### SOURCE MATERIAL

# # #

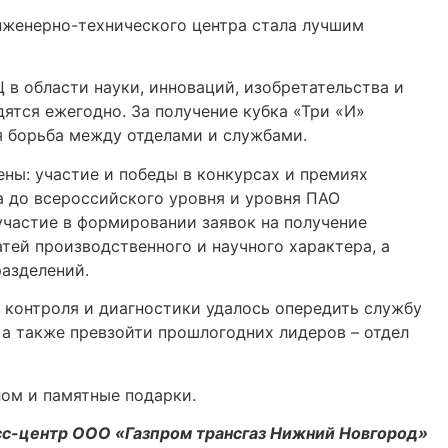
женерно-технического центра стала лучшим
 в области науки, инноваций, изобретательства и
тся ежегодно. За получение кубка «Три «И»
ая борьба между отделами и службами.
ны: участие и победы в конкурсах и премиях
а до всероссийского уровня и уровня ПАО
 участие в формировании заявок на получение
атей производственного и научного характера, а
азделений.
контроля и диагностики удалось опередить службу
а также превзойти прошлогодних лидеров – отдел
ом и памятные подарки.
с-центр ООО «Газпром трансгаз Нижний Новгород»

# # #

### PROBLEM DESCRIPTION
Using the word "участие" as the filter, copy each matching line from the material.

### EXPECTED ANSWER
ны: участие и победы в конкурсах и премиях
 участие в формировании заявок на получение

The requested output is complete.